Turbulence Kinetic Energy Distribution and Heat Transfer in a Porous Layer Induced by Bluff Body Vortex Shedding

TL;DR

This study uses DNS to analyze how bluff-body vortex shedding influences turbulence and heat transfer in porous layers, revealing porosity-dependent effects on energy distribution and thermal performance.

Contribution

It provides new insights into the multiscale turbulence interactions and heat transfer mechanisms in porous media subjected to vortex-induced flows, using detailed numerical simulations.

Findings

Large-scale wake energy is attenuated at the interface, with turbulence regenerated locally within the porous matrix.

Lower porosity leads to higher Nusselt numbers, indicating enhanced heat transfer.
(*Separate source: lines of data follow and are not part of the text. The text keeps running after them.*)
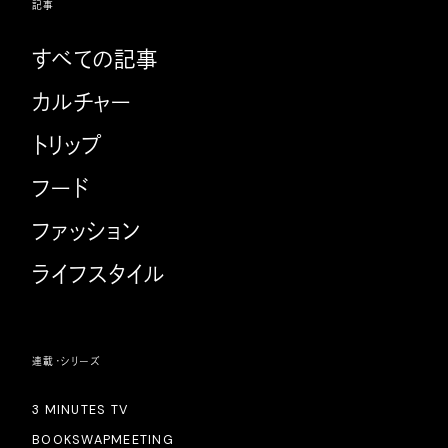
記事
すべての記事
カルチャー
トリップ
フード
ファッション
ライフスタイル
連載・シリーズ
3 MINUTES TV
BOOKSWAPMEETING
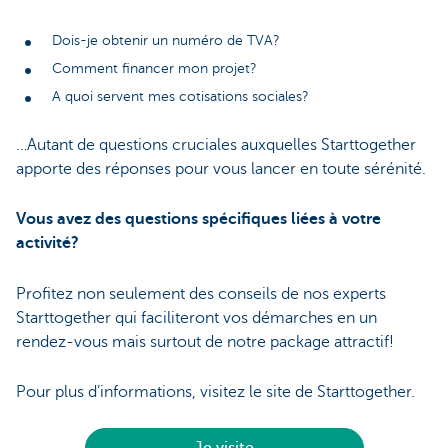
Dois-je obtenir un numéro de TVA?
Comment financer mon projet?
A quoi servent mes cotisations sociales?
…Autant de questions cruciales auxquelles Starttogether
apporte des réponses pour vous lancer en toute sérénité.
Vous avez des questions spécifiques liées à votre
activité?
Profitez non seulement des conseils de nos experts
Starttogether qui faciliteront vos démarches en un
rendez-vous mais surtout de notre package attractif!
Pour plus d’informations, visitez le site de Starttogether.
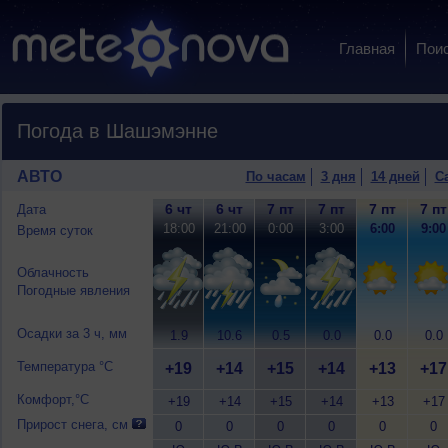
Главная
Пои
Погода в Шашэмэнне
АВТО
По часам
3 дня
14 дней
С
6 чт
6 чт
7 пт
7 пт
7 пт
7 пт
Дата
18:00
21:00
0:00
3:00
6:00
9:00
Время суток
Облачность
Погодные явления
Осадки за 3 ч, мм
1.9
10.6
0.5
0.0
0.0
0.0
Температура °C
+19
+14
+15
+14
+13
+17
Комфорт,°C
+19
+14
+15
+14
+13
+17
Прирост снега, см
0
0
0
0
0
0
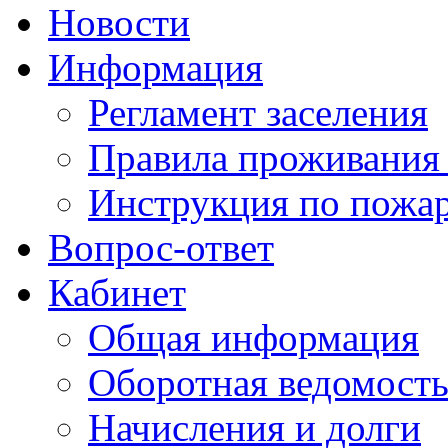
Новости
Информация
Регламент заселения
Правила проживания
Инструкция по пожар
Вопрос-ответ
Кабинет
Общая информация
Оборотная ведомост
Начисления и долги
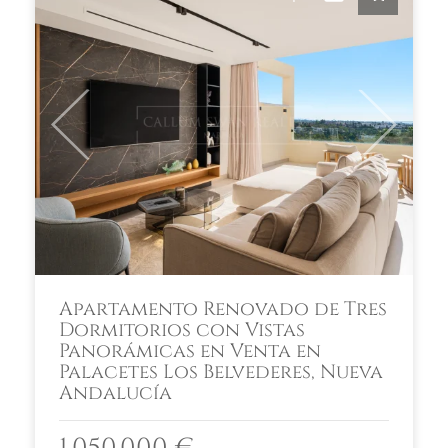
Previous
Next
Apartamento Renovado de Tres
Dormitorios con Vistas
Panorámicas en Venta en
Palacetes Los Belvederes, Nueva
Andalucía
Wake breakdown prevents coherent vortices from penetrating the porous layer, affecting turbulence and heat transfer.

Abstract

When a turbulent vortex impinges on a porous layer, it creates a complex multiscale interaction: the wake structures that form in the free fluid engage with the intricate geometry of the pores, and this interplay governs both the turbulent energy budget and the rate of heat transfer. Here we use interface-resolved two-dimensional direct numerical simulations (DNS) to examine how a bluff-body wake impinges on an in-line porous array heated to maintain a constant wall temperature. The Reynolds number is fixed at Re = 10000, and the porosity is varied between $\phi$ = 0.80 and $\phi$ = 0.95. In all cases, the incoming von K\'arm\'an vortices undergo rapid breakdown at the porous/fluid interface and do not persist as coherent macroscale structures within the porous layer. The interface instead acts as a spectral filter: large-scale wake energy is strongly attenuated, while turbulence is regenerated locally within the matrix via shear layers and microscale vortex shedding around individual obstacles. Thermal statistics show that the lower-porosity medium produces higher local and surface-averaged Nusselt numbers across representative interface and interior locations. This is consistent with the stronger shear and enhanced fluid/solid thermal interaction associated with the larger surface-area-to-volume ratio. These results clarify the mechanisms by which wake-driven turbulence is converted into pore-scale motions and how porosity tunes the balance between turbulence attenuation and convective heat transfer in porous coatings and inserts.